Calling all *NIX geeks – help! – Chat Forum – Singletrack World Magazine Forum

woody2000

Posts: 8177

Free Member

Topic starter

I have 2 directories containing data files that differ in name. I want to copy files that differ from the source directory to the destination directory, but I need them to keep the name that already exists in the destination directory.

For example, in the source directory I have a file called emplo00171.dat and in the destination directory the file is called emplo00106.dat, so I would need to copy the file and keep the "new" name. The filenames are identical in each directory barring the last 3 characters.

I'm sure rsync or similar can do just this, but my brain just isn't working today and I can't figure it out. Any suggestions? SUSE Linux BTW.

Ta 😕

Posted : 04/05/2010 12:20 pm

AdamW

Posts: 8

Free Member

You are a bit confusing...

If the files are the same then I'd be tempted to do a chksum against each file (or md5sum) to make sure that file A == file B then choose the name accordingly.

Posted : 04/05/2010 12:40 pm

woody2000

Posts: 8177

Free Member

Topic starter

Sorry, what do I need to clarify?

Posted : 04/05/2010 12:42 pm

coffeeking

Posts: 17

Free Member

IS the mapping constant? i.e. 171 > 106, 172 > 107 etc?

Posted : 04/05/2010 12:43 pm

woody2000

Posts: 8177

Free Member

Topic starter

Unfortunately not ck...!

Posted : 04/05/2010 12:44 pm

zigzag69

Posts: 0

Free Member

Following should work under ksh. BACKUP YOUR FILES BEFORE YOU RUN IT!

EDIT: Oh bugger, losing format. Sent you an email.

Posted : 04/05/2010 12:54 pm

coffeeking

Posts: 17

Free Member

Doesnt this pose the slight problem that you have non-identical files being mapped to non-sequential numbering - i.e. just copying a random bunch of filenames to new filenames? I suppose I'm confused as to:

Dir 1:
Files with X contents, named Y

Dir 2:
Files with F contents, named Z

you effectively just have 2 different sets of files, and I don't see how they link to have their replacement done? Ultimately what it seems you're looking for is a script/program that has a lookup of each files corresponding second name, and then copy it across?

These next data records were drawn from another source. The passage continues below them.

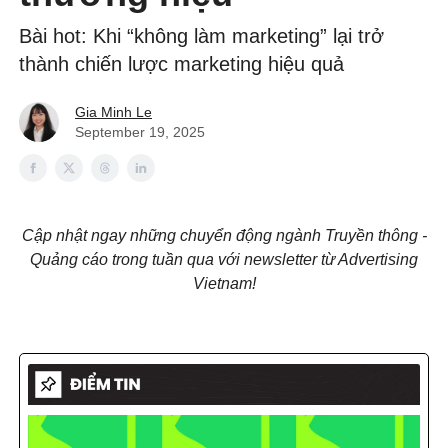
Bài hot: Khi “không làm marketing” lại trở
thành chiến lược marketing hiệu quả
Gia Minh Le
September 19, 2025
Cập nhật ngay những chuyển động ngành Truyền thông -
Quảng cáo trong tuần qua với newsletter từ Advertising
Vietnam!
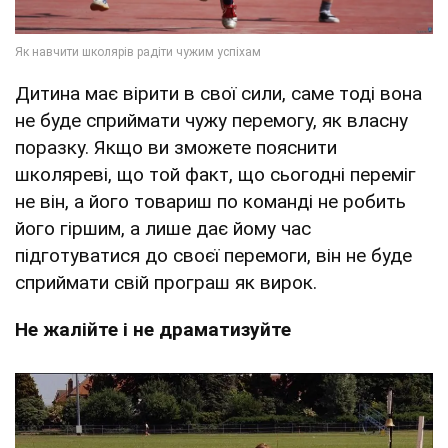
Дитина має вірити в свої сили, саме тоді вона
не буде сприймати чужу перемогу, як власну
поразку. Якщо ви зможете пояснити
школяреві, що той факт, що сьогодні переміг
не він, а його товариш по команді не робить
його гіршим, а лише дає йому час
підготуватися до своєї перемоги, він не буде
сприймати свій програш як вирок.
Не жалійте і не драматизуйте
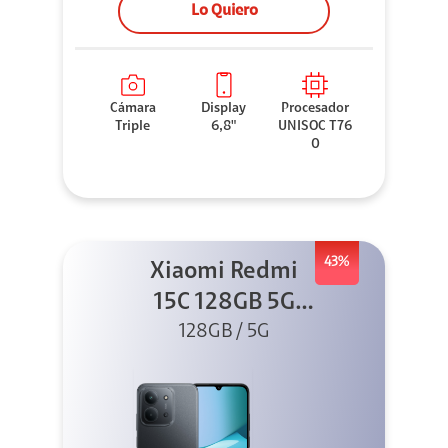
Lo Quiero
Cámara
Display
Procesador
Triple
6,8"
UNISOC T76
0
43%
Xiaomi Redmi
15C 128GB 5G
128GB / 5G
Negro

Posted : 04/05/2010 12:55 pm

grahamb

Posts: 0

Free Member

something like ....

cd source
for i in * ; do
j=$(echo $i | sed 's/...\.dat//')
k=$(ls ../destination/$j*) && cp -i $i $k
done

Posted : 04/05/2010 12:58 pm

allthepies

Posts: 0

Free Member

Oooo, nice shell skilz 😉

Posted : 04/05/2010 1:01 pm

woody2000

Posts: 8177

Free Member

Topic starter

Skillz indeed, I shall do some testing! Cheers all

Posted : 04/05/2010 1:21 pm

grahamb

Posts: 0

Free Member

I tested it very briefly here on a RHEL system before posting, so should be ok for SLES.

It'll break if you have more than one file in the destination directory that matches the wildcard. You'd need to do something with the "ls" to sort the file you want in that case, like piping the output through sort & tail/head ...
k=$(ls ../destination/$j* | sort -n | tail -1)

Posted : 04/05/2010 1:29 pm

AdamW

Posts: 8

Free Member

But this will copy in files that are the same. That is where I got confused - I thought the OP said the files were the same but with different names.

If you have a file with contents X in both directories A and B then you may end up with multiple copies. That is why I suggested cksum or md5sum to check to see if they had the same contents.

Or am I just confused here? I usually am.

Posted : 04/05/2010 2:30 pm

buzz-lightyear

Posts: 0

Free Member

Me too.

In the example given: emplo00171 ~ emplo00106. But the content of source/emplo00171.dat is fresher, so you want to update the content of destination/emplo00106.dat, right?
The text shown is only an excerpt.